# [PROBLEM DETAILS]
State how many lines of the entries hold the string "ماند", and output nothing but that count.

(EXERCISE MATERIAL begins)

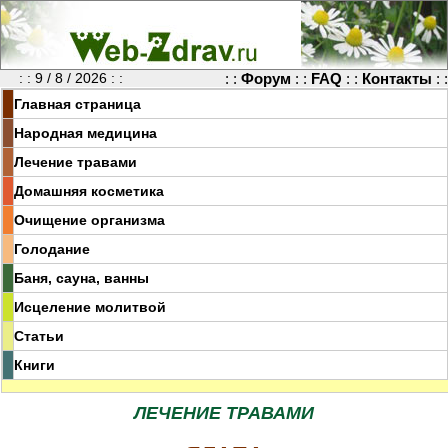
: : 9 / 8 / 2026 : :
: :
Форум
: :
FAQ
: :
Контакты
: :
Главная страница
Народная медицина
Лечение травами
Домашняя косметика
Очищение организма
Голодание
Баня, сауна, ванны
Исцеление молитвой
Статьи
Книги
ЛЕЧЕНИЕ ТРАВАМИ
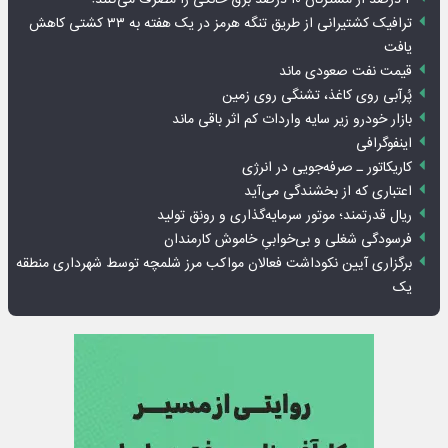
ترافیک کشتیرانی از طریق تنگه هرمز در یک هفته به ۳۳ کشتی کاهش
یافت
قیمت نفت صعودی ماند
پُرآبی روی کاغذ، تشنگی روی زمین
بازار خودرو زیر سایه واردات کم اثر باقی ماند
اینفوگرافی
کاریکاتور ـ صرفه‌جویی در انرژی
اعتباری که از بخشندگی می‌آید
ریال قدرتمند؛ موتور سرمایه‌گذاری و رونق تولید
فرسودگی شغلی و بی‌خوابیِ خاموش کارمندان
برگزاری آیین نکوداشت فعالان مواکب مرز شلمچه توسط شهرداری منطقه
یک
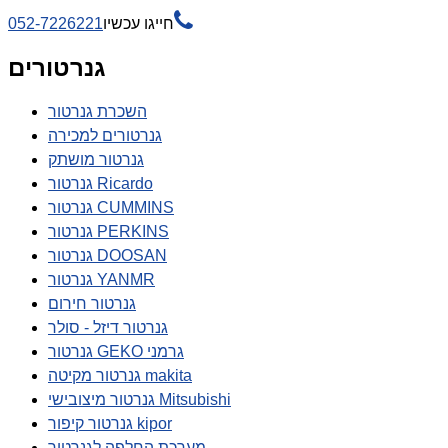

חייגו עכשיו
052-7226221
גנרטורים
השכרת גנרטור
גנרטורים למכירה
גנרטור מושתק
גנרטור Ricardo
גנרטור CUMMINS
גנרטור PERKINS
גנרטור DOOSAN
גנרטור YANMR
גנרטור חירום
גנרטור דיזל - סולר
גנרטור GEKO גרמני
גנרטור מקיטה makita
גנרטור מיצובישי Mitsubishi
גנרטור קיפור kipor
מערכת החלפה לגנרטור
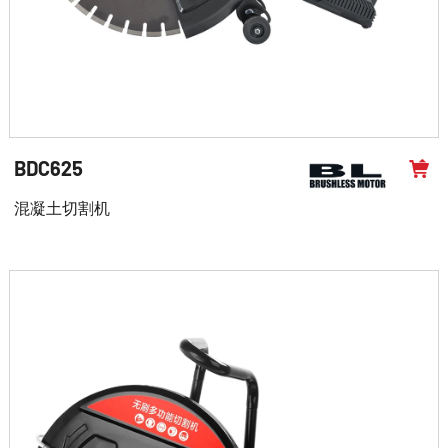
BDC625
混凝土切割机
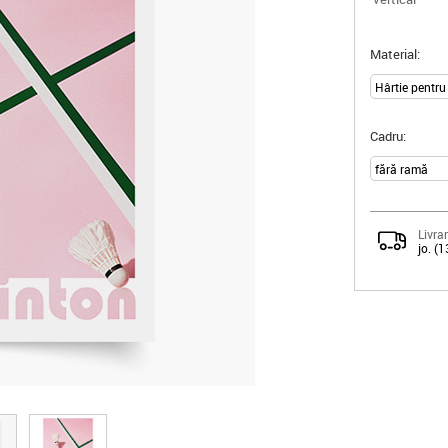
Material:
Cadru:
Livrar
jo. (1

(EXERCISE MATERIAL ends)

# [YOUR SOLUTION]
2